> **Problem statement**
Nothing should be left out. Transcribe the entries exactly as written.

> **Saved entries**
■ ■ ■ ■ ■

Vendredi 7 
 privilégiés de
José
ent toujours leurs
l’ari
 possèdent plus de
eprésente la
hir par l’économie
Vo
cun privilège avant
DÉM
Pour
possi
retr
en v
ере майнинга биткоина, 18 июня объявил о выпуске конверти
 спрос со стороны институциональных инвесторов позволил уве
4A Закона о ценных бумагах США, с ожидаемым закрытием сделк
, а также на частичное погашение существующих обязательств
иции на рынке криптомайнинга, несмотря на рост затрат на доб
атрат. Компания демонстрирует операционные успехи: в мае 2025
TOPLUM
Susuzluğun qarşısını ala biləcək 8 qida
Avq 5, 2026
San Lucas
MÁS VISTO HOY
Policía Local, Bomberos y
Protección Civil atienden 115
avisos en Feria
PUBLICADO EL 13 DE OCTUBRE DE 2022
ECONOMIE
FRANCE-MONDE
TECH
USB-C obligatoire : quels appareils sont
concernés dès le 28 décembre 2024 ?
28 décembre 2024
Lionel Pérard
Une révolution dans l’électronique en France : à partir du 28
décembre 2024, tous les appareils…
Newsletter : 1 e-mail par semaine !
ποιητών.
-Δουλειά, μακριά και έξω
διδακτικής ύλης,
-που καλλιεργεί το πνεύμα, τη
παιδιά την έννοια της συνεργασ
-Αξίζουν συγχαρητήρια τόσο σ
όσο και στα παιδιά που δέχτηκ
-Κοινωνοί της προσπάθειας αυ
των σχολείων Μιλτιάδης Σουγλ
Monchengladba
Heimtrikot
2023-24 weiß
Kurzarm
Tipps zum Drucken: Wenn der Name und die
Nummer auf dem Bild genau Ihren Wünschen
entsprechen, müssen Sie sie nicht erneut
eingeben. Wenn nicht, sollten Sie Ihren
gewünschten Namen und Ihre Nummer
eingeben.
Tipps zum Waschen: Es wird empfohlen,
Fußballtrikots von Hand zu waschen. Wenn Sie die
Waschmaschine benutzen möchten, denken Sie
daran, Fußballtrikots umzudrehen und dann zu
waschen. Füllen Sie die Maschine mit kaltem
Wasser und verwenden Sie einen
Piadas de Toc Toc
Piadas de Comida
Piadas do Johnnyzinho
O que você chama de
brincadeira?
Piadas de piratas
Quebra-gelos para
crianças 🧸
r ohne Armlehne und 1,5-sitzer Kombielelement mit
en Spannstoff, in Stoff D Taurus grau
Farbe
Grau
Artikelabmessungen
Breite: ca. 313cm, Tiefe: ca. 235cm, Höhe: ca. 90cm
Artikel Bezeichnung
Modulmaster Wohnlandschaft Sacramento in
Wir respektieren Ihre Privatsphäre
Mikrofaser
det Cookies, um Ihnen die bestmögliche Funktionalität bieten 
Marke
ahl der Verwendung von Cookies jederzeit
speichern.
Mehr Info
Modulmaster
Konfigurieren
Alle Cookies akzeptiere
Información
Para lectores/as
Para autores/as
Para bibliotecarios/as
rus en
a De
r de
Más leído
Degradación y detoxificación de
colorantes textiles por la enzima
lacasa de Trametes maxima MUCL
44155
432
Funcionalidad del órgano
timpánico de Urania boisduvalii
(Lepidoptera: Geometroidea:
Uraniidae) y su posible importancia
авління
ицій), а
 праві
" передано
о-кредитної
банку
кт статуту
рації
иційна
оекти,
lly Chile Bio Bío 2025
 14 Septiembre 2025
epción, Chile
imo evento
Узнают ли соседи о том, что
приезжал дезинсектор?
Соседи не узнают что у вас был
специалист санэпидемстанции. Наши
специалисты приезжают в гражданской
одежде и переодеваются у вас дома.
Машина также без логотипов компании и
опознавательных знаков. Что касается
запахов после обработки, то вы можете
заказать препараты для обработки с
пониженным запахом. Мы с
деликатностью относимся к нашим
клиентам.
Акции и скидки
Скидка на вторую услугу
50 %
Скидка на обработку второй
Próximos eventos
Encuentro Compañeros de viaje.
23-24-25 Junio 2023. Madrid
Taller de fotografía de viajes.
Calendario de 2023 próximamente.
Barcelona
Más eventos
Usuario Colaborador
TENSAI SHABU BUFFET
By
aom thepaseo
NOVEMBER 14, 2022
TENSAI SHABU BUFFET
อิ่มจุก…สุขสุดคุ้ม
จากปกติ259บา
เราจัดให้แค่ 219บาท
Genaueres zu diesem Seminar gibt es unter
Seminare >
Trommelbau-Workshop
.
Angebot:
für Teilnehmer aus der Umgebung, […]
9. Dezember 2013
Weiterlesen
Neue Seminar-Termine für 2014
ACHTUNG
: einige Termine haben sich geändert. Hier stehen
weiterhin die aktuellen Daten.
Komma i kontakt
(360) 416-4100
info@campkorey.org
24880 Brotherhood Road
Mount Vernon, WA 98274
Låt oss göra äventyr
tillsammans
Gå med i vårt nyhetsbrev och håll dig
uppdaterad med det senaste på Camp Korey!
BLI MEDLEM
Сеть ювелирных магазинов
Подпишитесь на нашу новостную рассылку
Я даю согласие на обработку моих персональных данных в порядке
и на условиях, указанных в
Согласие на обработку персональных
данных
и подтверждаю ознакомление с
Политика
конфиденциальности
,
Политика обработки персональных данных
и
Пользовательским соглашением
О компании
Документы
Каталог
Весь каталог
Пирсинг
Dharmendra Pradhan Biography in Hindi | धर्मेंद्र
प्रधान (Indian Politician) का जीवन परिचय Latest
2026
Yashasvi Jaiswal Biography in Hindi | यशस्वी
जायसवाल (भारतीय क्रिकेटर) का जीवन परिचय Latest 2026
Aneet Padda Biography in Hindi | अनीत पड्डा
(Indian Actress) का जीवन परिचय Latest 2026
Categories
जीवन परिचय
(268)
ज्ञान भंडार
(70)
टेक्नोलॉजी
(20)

■ ■ ■ ■ ■

> **Your solution**
Vendredi 7 
 privilégiés de
José
ent toujours leurs
l’ari
 possèdent plus de
eprésente la
hir par l’économie
Vo
cun privilège avant
DÉM
Pour
possi
retr
en v
ере майнинга биткоина, 18 июня объявил о выпуске конверти
 спрос со стороны институциональных инвесторов позволил уве
4A Закона о ценных бумагах США, с ожидаемым закрытием сделк
, а также на частичное погашение существующих обязательств
иции на рынке криптомайнинга, несмотря на рост затрат на доб
атрат. Компания демонстрирует операционные успехи: в мае 2025
TOPLUM
Susuzluğun qarşısını ala biləcək 8 qida
Avq 5, 2026
San Lucas
MÁS VISTO HOY
Policía Local, Bomberos y
Protección Civil atienden 115
avisos en Feria
PUBLICADO EL 13 DE OCTUBRE DE 2022
ECONOMIE
FRANCE-MONDE
TECH
USB-C obligatoire : quels appareils sont
concernés dès le 28 décembre 2024 ?
28 décembre 2024
Lionel Pérard
Une révolution dans l’électronique en France : à partir du 28
décembre 2024, tous les appareils…
Newsletter : 1 e-mail par semaine !
ποιητών.
-Δουλειά, μακριά και έξω
διδακτικής ύλης,
-που καλλιεργεί το πνεύμα, τη
παιδιά την έννοια της συνεργασ
-Αξίζουν συγχαρητήρια τόσο σ
όσο και στα παιδιά που δέχτηκ
-Κοινωνοί της προσπάθειας αυ
των σχολείων Μιλτιάδης Σουγλ
Monchengladba
Heimtrikot
2023-24 weiß
Kurzarm
Tipps zum Drucken: Wenn der Name und die
Nummer auf dem Bild genau Ihren Wünschen
entsprechen, müssen Sie sie nicht erneut
eingeben. Wenn nicht, sollten Sie Ihren
gewünschten Namen und Ihre Nummer
eingeben.
Tipps zum Waschen: Es wird empfohlen,
Fußballtrikots von Hand zu waschen. Wenn Sie die
Waschmaschine benutzen möchten, denken Sie
daran, Fußballtrikots umzudrehen und dann zu
waschen. Füllen Sie die Maschine mit kaltem
Wasser und verwenden Sie einen
Piadas de Toc Toc
Piadas de Comida
Piadas do Johnnyzinho
O que você chama de
brincadeira?
Piadas de piratas
Quebra-gelos para
crianças 🧸
r ohne Armlehne und 1,5-sitzer Kombielelement mit
en Spannstoff, in Stoff D Taurus grau
Farbe
Grau
Artikelabmessungen
Breite: ca. 313cm, Tiefe: ca. 235cm, Höhe: ca. 90cm
Artikel Bezeichnung
Modulmaster Wohnlandschaft Sacramento in
Wir respektieren Ihre Privatsphäre
Mikrofaser
det Cookies, um Ihnen die bestmögliche Funktionalität bieten 
Marke
ahl der Verwendung von Cookies jederzeit
speichern.
Mehr Info
Modulmaster
Konfigurieren
Alle Cookies akzeptiere
Información
Para lectores/as
Para autores/as
Para bibliotecarios/as
rus en
a De
r de
Más leído
Degradación y detoxificación de
colorantes textiles por la enzima
lacasa de Trametes maxima MUCL
44155
432
Funcionalidad del órgano
timpánico de Urania boisduvalii
(Lepidoptera: Geometroidea:
Uraniidae) y su posible importancia
авління
ицій), а
 праві
" передано
о-кредитної
банку
кт статуту
рації
иційна
оекти,
lly Chile Bio Bío 2025
 14 Septiembre 2025
epción, Chile
imo evento
Узнают ли соседи о том, что
приезжал дезинсектор?
Соседи не узнают что у вас был
специалист санэпидемстанции. Наши
специалисты приезжают в гражданской
одежде и переодеваются у вас дома.
Машина также без логотипов компании и
опознавательных знаков. Что касается
запахов после обработки, то вы можете
заказать препараты для обработки с
пониженным запахом. Мы с
деликатностью относимся к нашим
клиентам.
Акции и скидки
Скидка на вторую услугу
50 %
Скидка на обработку второй
Próximos eventos
Encuentro Compañeros de viaje.
23-24-25 Junio 2023. Madrid
Taller de fotografía de viajes.
Calendario de 2023 próximamente.
Barcelona
Más eventos
Usuario Colaborador
TENSAI SHABU BUFFET
By
aom thepaseo
NOVEMBER 14, 2022
TENSAI SHABU BUFFET
อิ่มจุก…สุขสุดคุ้ม
จากปกติ259บา
เราจัดให้แค่ 219บาท
Genaueres zu diesem Seminar gibt es unter
Seminare >
Trommelbau-Workshop
.
Angebot:
für Teilnehmer aus der Umgebung, […]
9. Dezember 2013
Weiterlesen
Neue Seminar-Termine für 2014
ACHTUNG
: einige Termine haben sich geändert. Hier stehen
weiterhin die aktuellen Daten.
Komma i kontakt
(360) 416-4100
info@campkorey.org
24880 Brotherhood Road
Mount Vernon, WA 98274
Låt oss göra äventyr
tillsammans
Gå med i vårt nyhetsbrev och håll dig
uppdaterad med det senaste på Camp Korey!
BLI MEDLEM
Сеть ювелирных магазинов
Подпишитесь на нашу новостную рассылку
Я даю согласие на обработку моих персональных данных в порядке
и на условиях, указанных в
Согласие на обработку персональных
данных
и подтверждаю ознакомление с
Политика
конфиденциальности
,
Политика обработки персональных данных
и
Пользовательским соглашением
О компании
Документы
Каталог
Весь каталог
Пирсинг
Dharmendra Pradhan Biography in Hindi | धर्मेंद्र
प्रधान (Indian Politician) का जीवन परिचय Latest
2026
Yashasvi Jaiswal Biography in Hindi | यशस्वी
जायसवाल (भारतीय क्रिकेटर) का जीवन परिचय Latest 2026
Aneet Padda Biography in Hindi | अनीत पड्डा
(Indian Actress) का जीवन परिचय Latest 2026
Categories
जीवन परिचय
(268)
ज्ञान भंडार
(70)
टेक्नोलॉजी
(20)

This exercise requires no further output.